When it comes to global heating, it’s a terrible shame that the media keeps on buying the nuclear deception about this. Even if nuclear power were ”zero-carbon” – there would have to be thousands of reactors, (millions of small ones) operating very quickly, to have any effect. But global heating is happening too fast for that. “Zero carbon” is also nonsense when you consider the whole nuclear fuel chain – those many operations that go on from uranium mining through to the building and operation of nuclear waste dumps.
Nuclear medicine is becoming somewhat of a fig leaf on the industry. It still has its role. But, non-nuclear technologies – cyclotrons are coming into operation, and produce the medical radioisotopes far more conveniently, and near hospitals, close to the point of use.
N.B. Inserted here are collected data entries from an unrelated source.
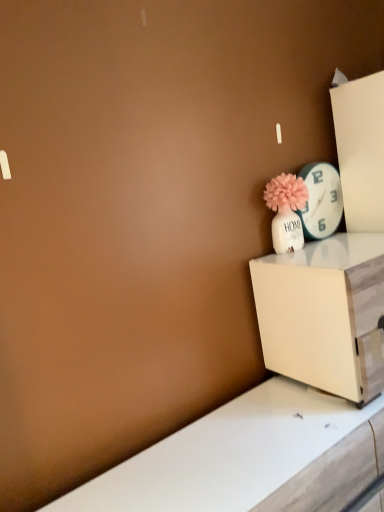 Question: Based on their positions, is matte white vase with pink flower at upper right located to the left or right of white wood nightstand at lower right?

Choices:
 (A) left
 (B) right

Answer: (A)

Question: Is matte white vase with pink flower at upper right inside or outside of white wood nightstand at lower right?

Choices:
 (A) inside
 (B) outside

Answer: (B)

Question: Which object is the farthest from the white glossy clock at upper right?

Choices:
 (A) white wood nightstand at lower right
 (B) matte white vase with pink flower at upper right

Answer: (A)

Question: Which object is the farthest from the white glossy clock at upper right?

Choices:
 (A) white wood nightstand at lower right
 (B) matte white vase with pink flower at upper right

Answer: (A) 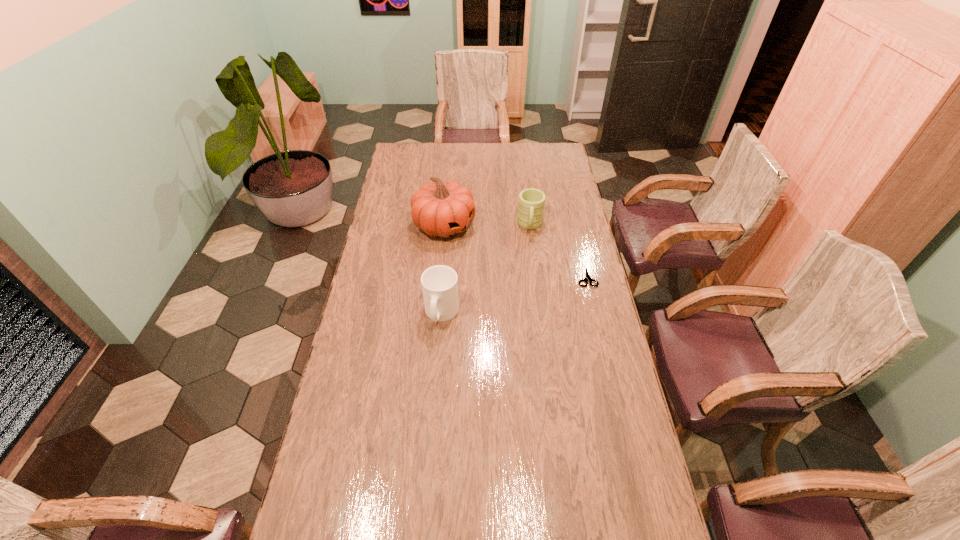 The image size is (960, 540). In the image, there is a desktop. Identify the location of vacant space at the right edge. (582, 309).

Locate an element on the screen. The image size is (960, 540). vacant space at the near left corner of the desktop is located at coordinates (346, 507).

Where is `empty space that is in between the pumpkin and the shears`? empty space that is in between the pumpkin and the shears is located at coordinates click(516, 251).

This screenshot has width=960, height=540. I want to click on free point between the pumpkin and the second object from right to left, so click(x=488, y=225).

Where is `free space between the left mug and the shortest object`? The image size is (960, 540). free space between the left mug and the shortest object is located at coordinates (515, 295).

The image size is (960, 540). Identify the location of vacant space in between the shortest object and the pumpkin. (516, 251).

Locate an element on the screen. This screenshot has width=960, height=540. empty space that is in between the second nearest object and the nearer mug is located at coordinates (515, 295).

The height and width of the screenshot is (540, 960). Find the location of `free spot between the right mug and the pumpkin`. free spot between the right mug and the pumpkin is located at coordinates (488, 225).

This screenshot has height=540, width=960. I want to click on object that can be found as the third closest to the nearest object, so click(587, 277).

Point out which object is positioned as the third nearest to the farther mug. Please provide its 2D coordinates. Your answer should be formatted as a tuple, i.e. [(x, y)], where the tuple contains the x and y coordinates of a point satisfying the conditions above.

[(439, 283)] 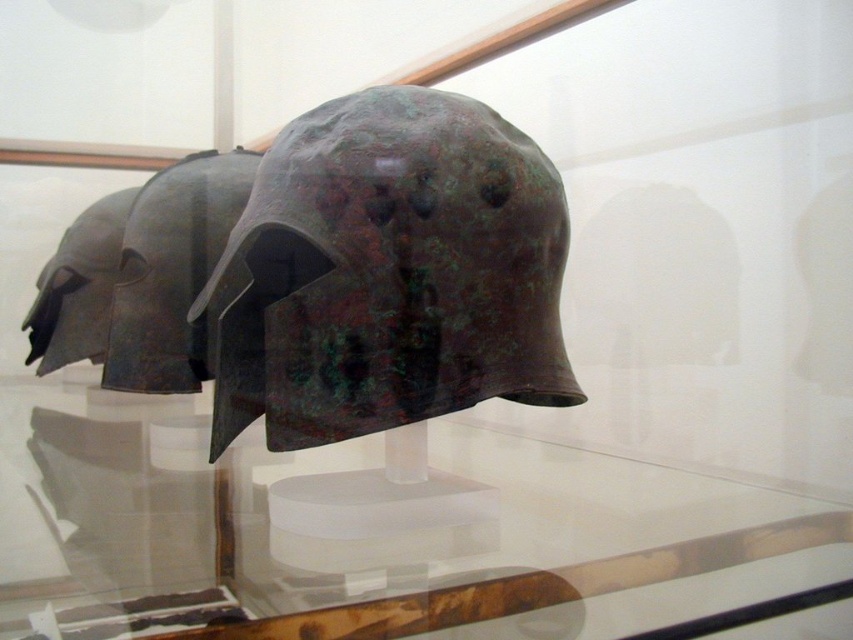 Question: Is transparent glass table at center to the right of green patina metal helmet at center from the viewer's perspective?

Choices:
 (A) yes
 (B) no

Answer: (B)

Question: Does transparent glass table at center lie behind green patina metal helmet at center?

Choices:
 (A) yes
 (B) no

Answer: (B)

Question: Which point is farther from the camera taking this photo?

Choices:
 (A) (253, 454)
 (B) (349, 150)

Answer: (A)

Question: Can you confirm if transparent glass table at center is positioned above green patina metal helmet at center?

Choices:
 (A) yes
 (B) no

Answer: (B)

Question: Which object appears farthest from the camera in this image?

Choices:
 (A) green patina metal helmet at center
 (B) transparent glass table at center

Answer: (A) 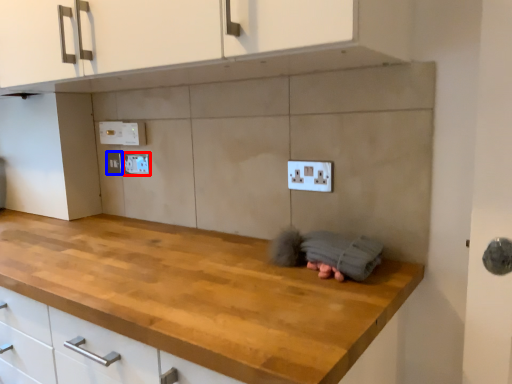 Question: Which object is closer to the camera taking this photo, electric outlet (highlighted by a red box) or electric outlet (highlighted by a blue box)?

Choices:
 (A) electric outlet
 (B) electric outlet

Answer: (A) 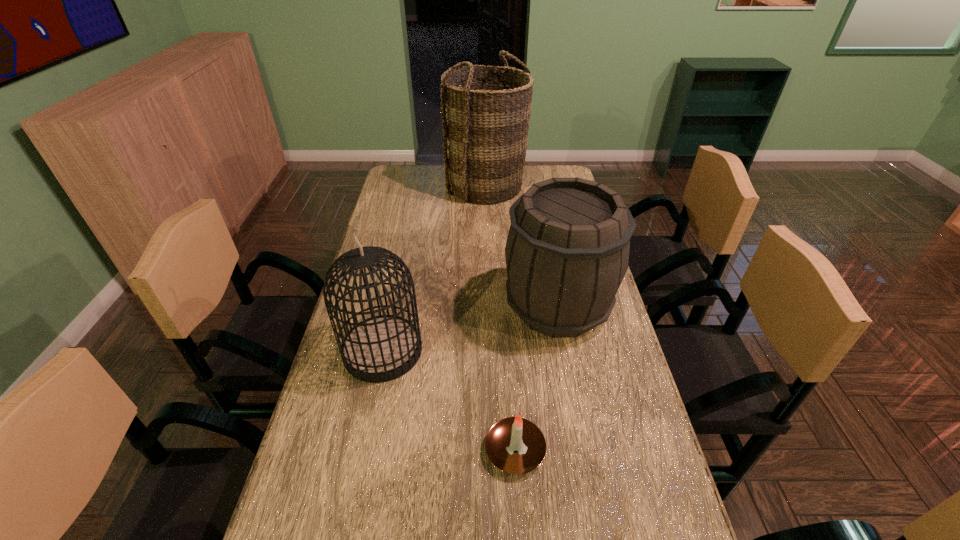 Find the location of a particular element. the second closest object to the leftmost object is located at coordinates (567, 251).

Image resolution: width=960 pixels, height=540 pixels. In order to click on vacant region that satisfies the following two spatial constraints: 1. on the front side of the shortest object; 2. on the right side of the leftmost object in this screenshot , I will do `click(362, 450)`.

Image resolution: width=960 pixels, height=540 pixels. What are the coordinates of `vacant space that satisfies the following two spatial constraints: 1. on the back side of the leftmost object; 2. on the left side of the wine bucket` in the screenshot? It's located at tap(392, 306). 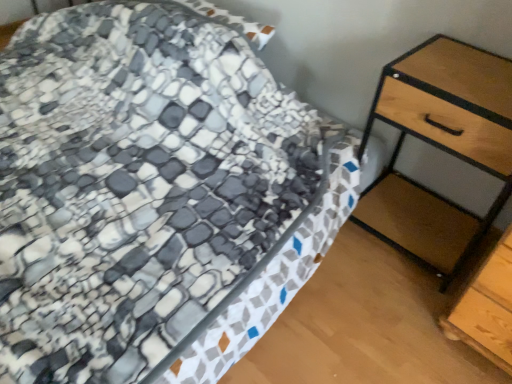 Locate an element on the screen. free space above wooden chest of drawers at right (from a real-world perspective) is located at coordinates (466, 76). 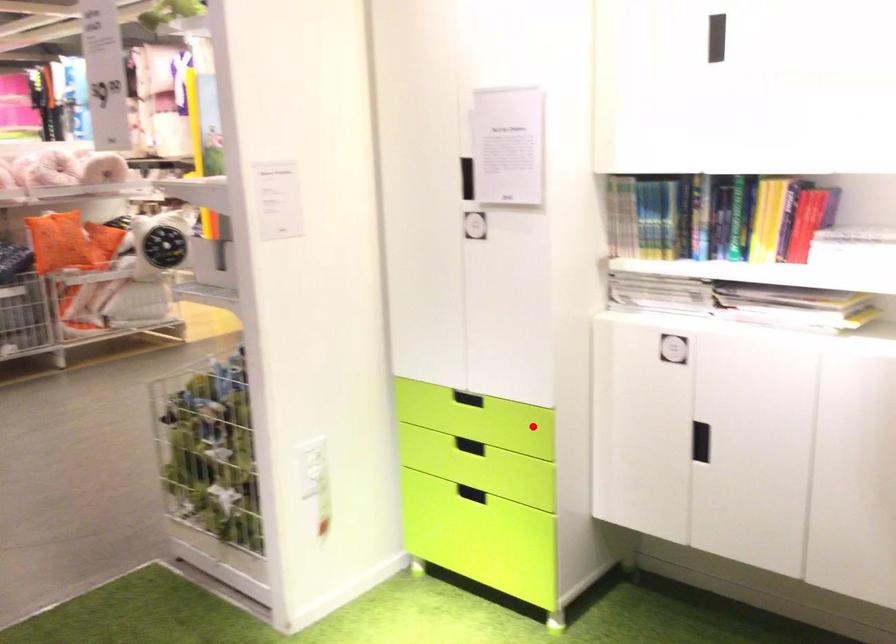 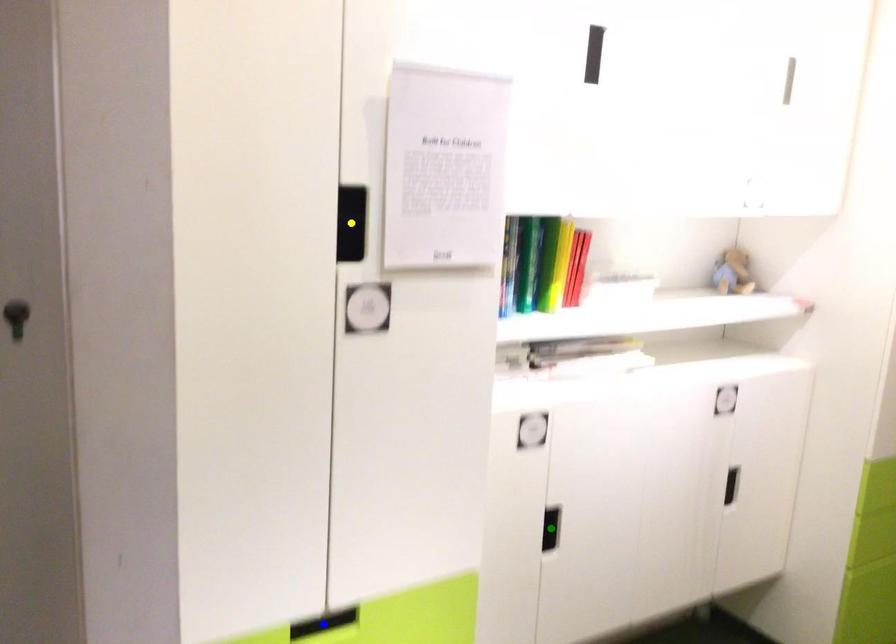 Question: I am providing you with two images of the same scene from different viewpoints. A red point is marked on the first image. You are given multiple points on the second image. Which mark in image 2 goes with the point in image 1?

Choices:
 (A) yellow point
 (B) green point
 (C) blue point

Answer: (C) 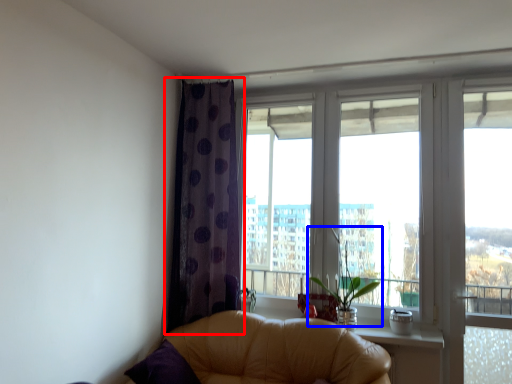 Question: Among these objects, which one is nearest to the camera, curtain (highlighted by a red box) or plant (highlighted by a blue box)?

Choices:
 (A) curtain
 (B) plant

Answer: (B) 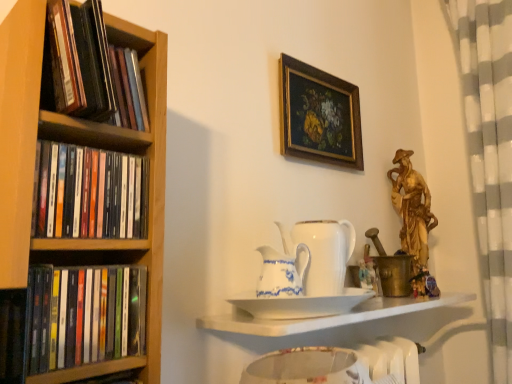 This screenshot has height=384, width=512. What do you see at coordinates (324, 316) in the screenshot?
I see `white glossy shelf at center` at bounding box center [324, 316].

At what (x,y) coordinates should I click in order to perform the action: click on brass/metallic candle holder at right. Please return your answer as a coordinate pair (x, y). Looking at the image, I should click on (392, 269).

Locate an element on the screen. The height and width of the screenshot is (384, 512). white porcelain tea pot at center, the 2th tea pot in the back-to-front sequence is located at coordinates (282, 272).

What do you see at coordinates (322, 253) in the screenshot? The image size is (512, 384). I see `white porcelain teapot at center, which appears as the 2th tea pot when viewed from the front` at bounding box center [322, 253].

At what (x,y) coordinates should I click in order to perform the action: click on gold metallic statue at upper right. Please return your answer as a coordinate pair (x, y). The width and height of the screenshot is (512, 384). Looking at the image, I should click on (412, 209).

Where is `black matte bookshelf at left, the 1th book viewed from the top`? Image resolution: width=512 pixels, height=384 pixels. black matte bookshelf at left, the 1th book viewed from the top is located at coordinates [x=92, y=68].

Where is `white glossy shelf at center`? The height and width of the screenshot is (384, 512). white glossy shelf at center is located at coordinates (324, 316).

Considering the positions of objects white porcelain tea pot at center, the 2th tea pot in the back-to-front sequence, and black matte books at left, placed as the second book when sorted from bottom to top, in the image provided, who is more to the left, white porcelain tea pot at center, the 2th tea pot in the back-to-front sequence, or black matte books at left, placed as the second book when sorted from bottom to top,?

black matte books at left, placed as the second book when sorted from bottom to top, is more to the left.

Is point (298, 246) positioned before point (73, 183)?

No, (298, 246) is further to viewer.

Could you tell me if white porcelain tea pot at center, the 2th tea pot in the back-to-front sequence, is turned towards black matte books at left, placed as the second book when sorted from bottom to top?

No, white porcelain tea pot at center, the 2th tea pot in the back-to-front sequence, is not oriented towards black matte books at left, placed as the second book when sorted from bottom to top.

Would you say black matte books at left, placed as the second book when sorted from bottom to top, is to the left or to the right of white porcelain plate at center in the picture?

Clearly, black matte books at left, placed as the second book when sorted from bottom to top, is on the left of white porcelain plate at center in the image.

Relative to white porcelain plate at center, is black matte books at left, placed as the second book when sorted from bottom to top, in front or behind?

The nuclear lobby’s most questionable deception, which was shown in its glossy propaganda film “Pandora’s Promise”, is that the world needs endless energy use, for the world’s expanding human population. Indeed, we learn that nuclear is needed to set up colonies on Mars when we’ve mucked up this planet. Not that the nuclear lobby is the only one advocating endless energy use. Some renewable energy advocates have this same idea. It’s an idea tied to our mistaken culture of growth.
During this period of pandemic economic paralysis, and despite all the suffering, many people have the chance to reflect on the world’s rather perilous situation. Many citizen scientists, citizen journalists, are asking the necessary questions. We need to be aware, to bust through, the vested interests, the jargon, the lies, that keep us hooked to the growth paradigm. There is no better spin bubble to bust than the nuclear one.
Noel Wauchope taught science before switching to nursing. She has several post-graduate qualifications, in health informatics, medical terminology and clinical coding. She is a long time anti-nuclear activist.